─── Supplied entries
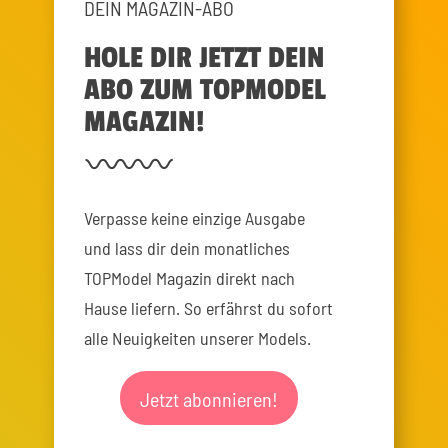
DEIN MAGAZIN-ABO
HOLE DIR JETZT DEIN
ABO ZUM TOPMODEL
MAGAZIN!
Verpasse keine einzige Ausgabe
und lass dir dein monatliches
TOPModel Magazin direkt nach
Hause liefern. So erfährst du sofort
alle Neuigkeiten unserer Models.
Jetzt abonnieren!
──────
§ **Problem to work on**
Using the entries above, restate word for word every line from the one that contains "TOPModel Magazin direkt nach" through the last.

§ **Task solution**
TOPModel Magazin direkt nach
Hause liefern. So erfährst du sofort
alle Neuigkeiten unserer Models.
Jetzt abonnieren!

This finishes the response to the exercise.